Mientras unos graban la ficción sonora, Miguel deja constancia de una realidad que no llega hasta nuestros televisores. «Cuando la Cañada estaba muy convulsa, venían cadenas de todo el mundo. Ya nos han pisoteado bastante y quiero que algún día sea un barrio en condiciones, por eso participo en este proyecto: para que se vea que aquí se hacen muchas cosas y hay gente muy creativa», afirma este tapicero que guarda en su mollera el secreto de la pirámide. Germán, en la misma línea, responde a la cámara: «Me gustaría que la escena terminase con una final feliz, aunque esa es la gracia del artista. La última frase tiene que ser alegre».
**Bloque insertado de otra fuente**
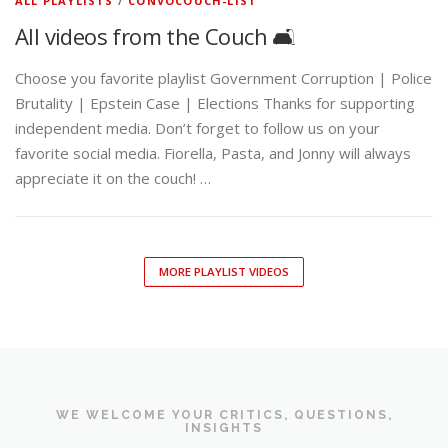
ALL PLAYLISTS
/
CONVOCOUCH-LIST
All videos from the Couch 🛋️
Choose you favorite playlist Government Corruption | Police
Brutality | Epstein Case | Elections Thanks for supporting
independent media. Don’t forget to follow us on your
favorite social media. Fiorella, Pasta, and Jonny will always
appreciate it on the couch! …
MORE PLAYLIST VIDEOS
WE WELCOME YOUR CRITICS, QUESTIONS,
INSIGHTS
Raquel Alarcón ha dejado en manos de los dramaturgos los porcentajes de invención y de documento. «A veces, el testimonio o la anécdota de un vecino tiene tal peso, densidad y profundidad que cala por sí sola, porque tiene varias lecturas y encierra una esencia muy fuerte», concluye la directora artística de Dramawalker. «Incluso hay sucesos reales que podrían parecer inventados. Y ahí la ficción no es necesaria, pues no necesitamos darle ese vuelo porque es inherente a la propia realidad». La Cañada Real como la vida misma.